懐かしむような目をして語る彼が、とても眩しい。がむしゃらになれるほど、私には好きなこともやりたいこともない。強い意志を持って行動してきた羽澄さんに、憧れと尊敬が交ざったような気持ちを抱いた。

 航空大学を卒業してからもエリート街道まっしぐらなのは明白だが、一体いつ機長に昇格したのだろう。

「羽澄さんはディランさんと同じ三十三歳ですよね。機長になったのは何歳の時なんですか?」
「三十一。当時は日本アビエーションの子会社にいて、そこは研修期間が短いから他社より早く機長になれたんだ」
「す、すごすぎます……!」

 羽澄さんはなんてことないというふうに答えるが、こちらは開いた口が塞がらない。そんな若さで機長に上り詰めたなんて、受験だけじゃなく昇格試験などもきっと一発で合格してきたのだろう。

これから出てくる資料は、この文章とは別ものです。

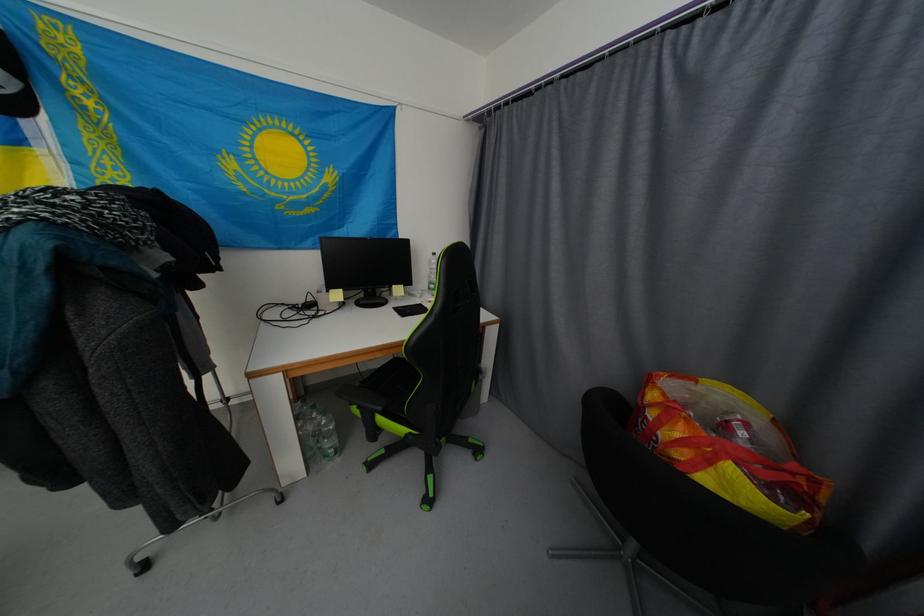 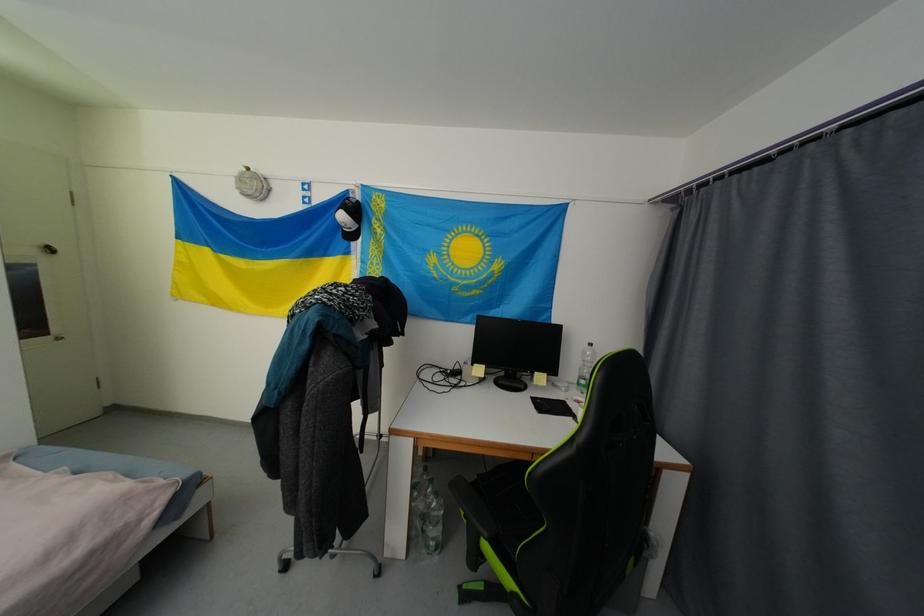 Find the pixel in the second image that matches (384,410) in the first image.

(492, 536) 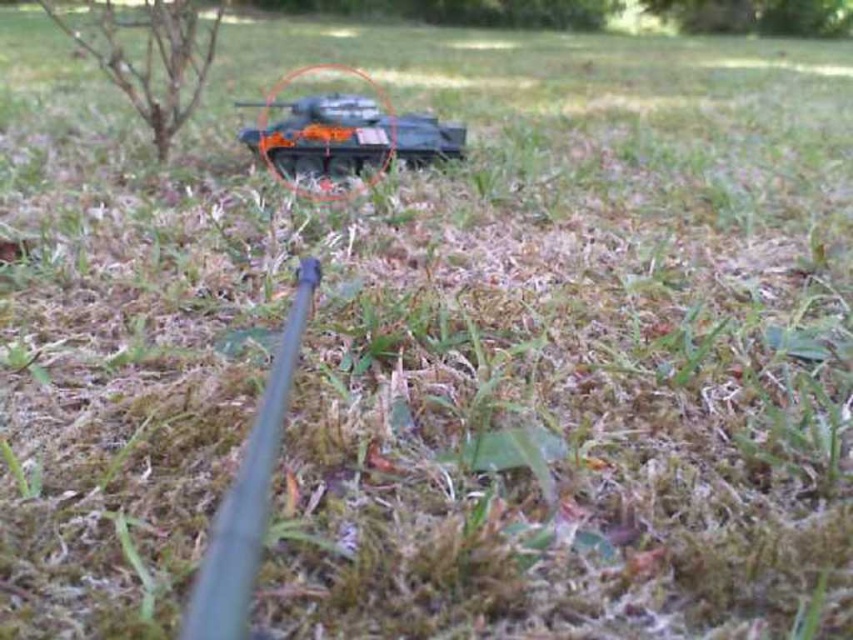 Does orange matte tank at center have a lesser height compared to brown rough tree at upper left?

Yes.

Who is positioned more to the right, orange matte tank at center or brown rough tree at upper left?

From the viewer's perspective, orange matte tank at center appears more on the right side.

You are a GUI agent. You are given a task and a screenshot of the screen. Output one action in this format:
    pyautogui.click(x=<x>, y=<y>)
    Task: Click on the orange matte tank at center
    This screenshot has width=853, height=640.
    Given the screenshot: What is the action you would take?
    pyautogui.click(x=344, y=132)

Describe the element at coordinates (248, 493) in the screenshot. I see `metallic gray gun at center` at that location.

Does point (273, 371) lie behind point (154, 74)?

No, (273, 371) is in front of (154, 74).

The height and width of the screenshot is (640, 853). What are the coordinates of `metallic gray gun at center` in the screenshot? It's located at (248, 493).

Between orange matte tank at center and metallic gray gun at center, which one appears on the left side from the viewer's perspective?

From the viewer's perspective, orange matte tank at center appears more on the left side.

Is orange matte tank at center wider than metallic gray gun at center?

Yes, orange matte tank at center is wider than metallic gray gun at center.

Between point (334, 134) and point (229, 563), which one is positioned behind?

 驚きを隠せない私に対し、彼は口角を上げつつもふいにまつ毛を伏せる。

「早くひとり立ちしたかったんだよ。こうやって好きにやっていられるのも時間の問題だろうから」

 そう呟いた彼の表情に、どこか陰が落ちたように感じる。時間の問題というのはどういうことだろうと気になったものの、ちょうど料理が運ばれてきたので詳しく聞くことはできなかった。